Chop the beef into big chunks.  Too big to go into your mouth comfortably.  Douse them in plain flour and black pepper, then shake off all the excess flour.  I used shin beef because it’s god a great flavour and perfect texture for this sort of thing.  Any other slow cooking cut would work well,  using best steak is pointless and will add nothing.  Shin, brisket, neck, all would be good, and very cheap too.  2 pounds in weight was £6 and a mighty chunk of meat.

Once the onion is golden and melting, scrape it all out of the pan and off to one side.  Chop the fatty bacon into inch long strips and put it in the pan, turn the heat up, and add a teaspoon sized blob of lard.  Once it’s all sizzling and exciting drop a handfull of floury beef in, and brown on all sizes.  You want some burnt bits, they give the good flavours.  Brown the rest of the meat in handfull sized batches, fishing the last batch out and dumping it in with the onions.

Once all the beef is browned (and at this point pinch a bit - it’ll be melt in the mouth soft, bloody on the inside and burnt on the outside - perfect), put everything back into the pan (the onions and the beef), turn the heat down to it’s lowest setting, and add the crumbled up  stock cube, mustard, pinch of salt and the bottle of beer.  I used Hobgoblin beer, and I imagine any dark and malt beverage would do the same.  Guiness is somewhat traditional, but I like beers not stouts with my meat.  Pop a lid on it, and leave it for …. 2 hours.  Yes, all 2 hours.  Don’t mess about here, the long cooking it what makes this perfect.

After 2 hours, lift the lid off, turn the heat up an ddrive off some of the liquid.  You’re looking of a thick gravy that coats meaty chunks which you can just about break apart with a spoon against the side of the pan.  It’ll take about 5 minutes I’m guessing.

At this point you can leave everything to go cold and move on to the enxt stage an hour before you want to eat, but be warned, all house guests will pinch spoonfuls of the meaty goodness at all opertunities, so best just get on with it.

Laddle the meat into a tin and scatter another good handful of thyme over it.  I used an 8 inch wide rectangular tin, because i like my pie thin, but a deeper dish would work just as well.  Leave it to cool whilst you sort of the pastry.  Roll it out to the size of your dish, using plenty of flour to stop it sticking.  Mr Oliver also put greaseproof paper on the top whilst rolling and I have to admit, it works very well.

Lay to pasty over the top of the tin, and push all the over hang into the tin so it rumples up.  These bits all be extra crunchy goodness.

Cut a few nicks into the top to let the stream out, and stick it into a hot over for 40 minutes or so.  The meat is cooked, all you’re doing it baking the pastry and letting the meaty liquid goodness bubble through it.
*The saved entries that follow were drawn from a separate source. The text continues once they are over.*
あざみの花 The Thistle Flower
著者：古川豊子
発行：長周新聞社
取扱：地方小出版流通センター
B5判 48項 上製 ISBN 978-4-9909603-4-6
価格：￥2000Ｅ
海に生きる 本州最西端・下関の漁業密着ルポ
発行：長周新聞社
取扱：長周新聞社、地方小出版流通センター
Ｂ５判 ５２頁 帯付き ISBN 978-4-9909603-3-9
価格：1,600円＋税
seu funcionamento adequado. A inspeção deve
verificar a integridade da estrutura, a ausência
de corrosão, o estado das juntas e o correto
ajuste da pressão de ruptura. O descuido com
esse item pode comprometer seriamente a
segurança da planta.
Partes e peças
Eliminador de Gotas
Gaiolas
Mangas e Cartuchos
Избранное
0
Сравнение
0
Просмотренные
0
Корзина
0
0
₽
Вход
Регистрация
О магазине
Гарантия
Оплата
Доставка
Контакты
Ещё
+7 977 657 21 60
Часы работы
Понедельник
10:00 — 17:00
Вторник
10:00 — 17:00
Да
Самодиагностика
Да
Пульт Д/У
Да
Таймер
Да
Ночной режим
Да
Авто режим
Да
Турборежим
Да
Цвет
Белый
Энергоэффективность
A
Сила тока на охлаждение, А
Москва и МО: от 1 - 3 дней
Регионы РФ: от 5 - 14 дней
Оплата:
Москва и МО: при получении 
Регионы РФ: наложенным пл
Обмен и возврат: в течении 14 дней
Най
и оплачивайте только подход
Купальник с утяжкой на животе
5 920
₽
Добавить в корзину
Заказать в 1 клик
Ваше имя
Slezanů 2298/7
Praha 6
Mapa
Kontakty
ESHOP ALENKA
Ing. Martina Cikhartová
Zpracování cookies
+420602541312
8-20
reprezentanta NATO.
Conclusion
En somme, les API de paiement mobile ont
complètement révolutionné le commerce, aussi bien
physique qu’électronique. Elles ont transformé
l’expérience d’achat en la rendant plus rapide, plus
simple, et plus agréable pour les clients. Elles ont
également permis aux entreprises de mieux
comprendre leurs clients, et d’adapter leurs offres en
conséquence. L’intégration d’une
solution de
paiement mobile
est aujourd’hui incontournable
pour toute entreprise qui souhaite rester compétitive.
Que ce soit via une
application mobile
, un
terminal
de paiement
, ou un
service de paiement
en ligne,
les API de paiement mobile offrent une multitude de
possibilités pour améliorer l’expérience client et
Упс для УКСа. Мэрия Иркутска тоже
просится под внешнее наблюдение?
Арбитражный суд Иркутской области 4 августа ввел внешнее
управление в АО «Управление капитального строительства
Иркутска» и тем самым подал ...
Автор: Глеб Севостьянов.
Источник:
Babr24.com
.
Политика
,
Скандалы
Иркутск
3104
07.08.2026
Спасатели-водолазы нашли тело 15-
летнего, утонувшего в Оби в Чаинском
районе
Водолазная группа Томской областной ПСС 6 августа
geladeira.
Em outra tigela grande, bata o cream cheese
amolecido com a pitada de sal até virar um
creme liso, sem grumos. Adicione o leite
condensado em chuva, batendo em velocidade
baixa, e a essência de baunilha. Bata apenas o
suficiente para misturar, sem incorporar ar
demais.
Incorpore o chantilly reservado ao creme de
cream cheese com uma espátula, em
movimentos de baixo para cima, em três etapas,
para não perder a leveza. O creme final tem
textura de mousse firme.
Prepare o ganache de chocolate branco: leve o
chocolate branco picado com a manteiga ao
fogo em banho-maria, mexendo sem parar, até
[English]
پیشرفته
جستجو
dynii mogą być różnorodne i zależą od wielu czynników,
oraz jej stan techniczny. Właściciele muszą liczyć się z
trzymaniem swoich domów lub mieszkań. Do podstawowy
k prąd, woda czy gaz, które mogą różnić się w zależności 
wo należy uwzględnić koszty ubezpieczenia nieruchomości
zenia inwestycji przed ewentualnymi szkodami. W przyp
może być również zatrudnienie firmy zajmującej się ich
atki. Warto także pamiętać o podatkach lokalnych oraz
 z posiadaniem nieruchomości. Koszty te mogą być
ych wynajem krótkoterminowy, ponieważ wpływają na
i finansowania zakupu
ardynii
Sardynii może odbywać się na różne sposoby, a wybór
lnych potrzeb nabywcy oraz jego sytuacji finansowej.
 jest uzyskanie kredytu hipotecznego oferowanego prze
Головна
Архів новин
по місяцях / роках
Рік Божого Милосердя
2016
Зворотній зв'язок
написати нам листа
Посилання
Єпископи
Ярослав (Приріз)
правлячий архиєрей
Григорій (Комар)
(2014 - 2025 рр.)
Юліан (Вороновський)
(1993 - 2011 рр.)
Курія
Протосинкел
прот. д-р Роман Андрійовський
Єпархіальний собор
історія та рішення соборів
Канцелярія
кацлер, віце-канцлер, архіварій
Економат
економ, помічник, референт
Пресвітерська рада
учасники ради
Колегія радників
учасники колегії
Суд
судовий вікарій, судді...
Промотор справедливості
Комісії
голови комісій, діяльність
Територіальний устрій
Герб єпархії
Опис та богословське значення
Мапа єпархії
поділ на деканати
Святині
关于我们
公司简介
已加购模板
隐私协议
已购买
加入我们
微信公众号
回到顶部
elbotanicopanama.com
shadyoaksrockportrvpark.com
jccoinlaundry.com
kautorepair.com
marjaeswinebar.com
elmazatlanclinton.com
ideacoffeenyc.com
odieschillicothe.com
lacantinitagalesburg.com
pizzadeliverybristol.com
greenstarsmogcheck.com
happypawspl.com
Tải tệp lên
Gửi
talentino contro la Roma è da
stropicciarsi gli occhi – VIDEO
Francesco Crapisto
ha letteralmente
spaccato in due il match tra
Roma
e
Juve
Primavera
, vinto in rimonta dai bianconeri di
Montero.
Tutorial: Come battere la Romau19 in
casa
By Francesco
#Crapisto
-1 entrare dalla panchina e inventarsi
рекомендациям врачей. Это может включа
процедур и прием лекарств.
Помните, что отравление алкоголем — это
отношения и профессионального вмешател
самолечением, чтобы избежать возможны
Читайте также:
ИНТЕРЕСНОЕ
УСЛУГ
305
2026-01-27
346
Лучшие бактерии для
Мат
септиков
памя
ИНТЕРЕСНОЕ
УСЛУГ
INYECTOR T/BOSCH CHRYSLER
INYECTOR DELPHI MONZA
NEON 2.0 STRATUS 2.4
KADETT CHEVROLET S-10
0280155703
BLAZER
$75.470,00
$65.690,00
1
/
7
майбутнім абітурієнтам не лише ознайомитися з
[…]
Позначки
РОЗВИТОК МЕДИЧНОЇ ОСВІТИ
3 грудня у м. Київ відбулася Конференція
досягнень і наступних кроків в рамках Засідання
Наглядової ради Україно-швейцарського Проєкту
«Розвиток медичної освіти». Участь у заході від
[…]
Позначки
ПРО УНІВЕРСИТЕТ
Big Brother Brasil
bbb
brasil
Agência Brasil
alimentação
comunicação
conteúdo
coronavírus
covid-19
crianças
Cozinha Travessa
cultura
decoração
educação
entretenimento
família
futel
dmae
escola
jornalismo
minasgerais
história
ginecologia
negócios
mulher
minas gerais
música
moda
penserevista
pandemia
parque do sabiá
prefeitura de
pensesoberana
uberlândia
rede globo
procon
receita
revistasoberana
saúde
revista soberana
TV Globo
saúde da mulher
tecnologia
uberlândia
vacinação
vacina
Best served with fresh with chips, or cold the next day, my personal favorite.

3 Comments »

  1. la said,

    February 5, 2008 at 2:18 am

    Au contraire, I know many, many pie appreciators! I do live in Glasgow though.

  2. coldclimate said,

    February 9, 2008 at 10:09 pm

    true. but its still not a fashionalble food sadly.

  3. la said,

    February 11, 2008 at 2:21 am

    I had a pie today! There were chestnuts and mushrooms and beer in it!